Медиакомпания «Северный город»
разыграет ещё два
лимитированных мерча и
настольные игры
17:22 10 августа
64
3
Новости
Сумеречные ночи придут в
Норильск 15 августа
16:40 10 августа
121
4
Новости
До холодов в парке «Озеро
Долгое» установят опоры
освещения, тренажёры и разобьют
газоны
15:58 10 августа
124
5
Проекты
▬▬▬
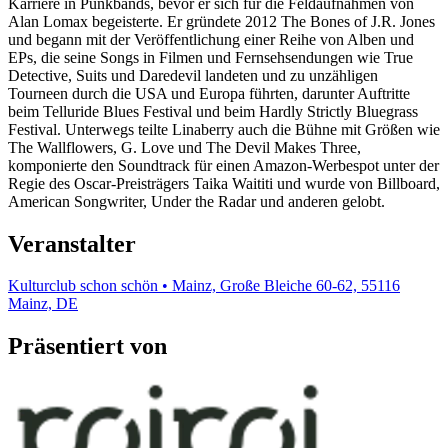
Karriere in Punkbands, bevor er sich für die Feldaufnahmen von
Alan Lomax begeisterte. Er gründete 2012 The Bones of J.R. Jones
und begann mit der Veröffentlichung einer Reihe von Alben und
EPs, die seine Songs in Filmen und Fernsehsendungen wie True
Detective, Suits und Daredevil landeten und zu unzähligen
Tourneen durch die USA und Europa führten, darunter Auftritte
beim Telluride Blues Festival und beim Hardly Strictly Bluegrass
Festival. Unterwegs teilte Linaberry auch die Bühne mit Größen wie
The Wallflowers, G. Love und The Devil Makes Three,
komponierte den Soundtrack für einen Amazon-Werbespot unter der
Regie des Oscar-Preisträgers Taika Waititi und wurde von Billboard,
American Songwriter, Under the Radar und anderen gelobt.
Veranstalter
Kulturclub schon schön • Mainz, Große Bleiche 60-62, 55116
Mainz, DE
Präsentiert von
▬▬▬
The problem
Among the lines of the material, find those that hold the word "Festival" and copy them.

Task result
beim Telluride Blues Festival und beim Hardly Strictly Bluegrass
Festival. Unterwegs teilte Linaberry auch die Bühne mit Größen wie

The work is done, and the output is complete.